Only metaphysical speculation. The idea of "the Good" is logically the same as the idea of "the Underground Man"; both are ways of looking at the world for which no ponderable evidence exists. Allegory of the Cave? Again: Often the mind believes it is thinking, when it is only passing from one metaphor to the next.
 
de Silentio
 
Reply Fri 6 Oct, 2006 08:44 pm
@T-T-T,
"Often the mind believes it is thinking, when it is only passing from one metaphor to the next." -NoAngst

Please explain this for me.
 
pilgrimshost
 
Reply Fri 6 Oct, 2006 08:47 pm
@T-T-T,
YES this is an interesting consept!
 
Justin
 
Reply Fri 6 Oct, 2006 09:02 pm
@T-T-T,
Thank you all for keeping this discussion clean and respectful.

In my opinion Philosophy isn't something to study at all. Philosophy is something that's realized with the awakening of mankind and the discovery of that Genius within. It all has to start with desire, and productive members of this forum are here because they desire to be. It goes far beyond textbook Philosophy and has a lot to do with Human Relations.

Book knowledge and formal education do not constitute Genius.

Never stop growing and never give up on your own Philosophy. Philosophy isn't just something to discuss either, it's something that shines out of you and reflects back to you, that which you reflect into it.

Hope you stick around T-T-T as this forum unfolds. You may find some interesting things here and quite possibly make a friend or two along the way.

Thanks again fellas for keeping it clean. I'm in the process of writing rules for the forum. I'll update them in the annoncements soon.

Also, why doesn't T-T-T start with a Thread in the Branches of Philosophy that is of interest. This is an introduction forum so please introduce yourself and let's talk Philosophy.Smile
 
NoAngst
 
Reply Fri 6 Oct, 2006 09:02 pm
@de Silentio,
de Silentio wrote:
"Often the mind believes it is thinking, when it is only passing from one metaphor to the next." -NoAngst

Please explain this for me.

This is basically an extended metaphor. Of course we understand the point and are likely convinced of its truth. But is it a truth or a story told in such a way that its putative force rests only on recognition and plausibility?

Consider: On cold, winter nights, porcupines will sometimes huddle together to share body heat against the weather. But they must be careful doing this so as not to poke each other with their quills. Now the same may be said about human society; that we need to live together and work toward a common good, but we must take care not to infringe upon our neighbors.

While the first example apparently illustrates and lends force to the second, the fact of the matter is that porcupines do not exhibit the behavior described; they are basically loners who shun their own kind.
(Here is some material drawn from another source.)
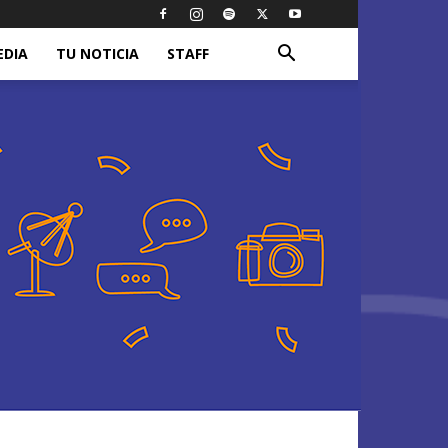
EDIA
TU NOTICIA
STAFF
Yet the fact of such description is irrelevant to the assumed truth of the second; mere plausibility is enough to provide putative force to the point being made about society. And so it is with the Allegory of the Cave; the mind believes it is thinking, but it is only passing from one metaphor to the next; you are convinced of "the Good" because of the plausibility of the metaphors, not by any reasoned argument that "the Good" exists in fact.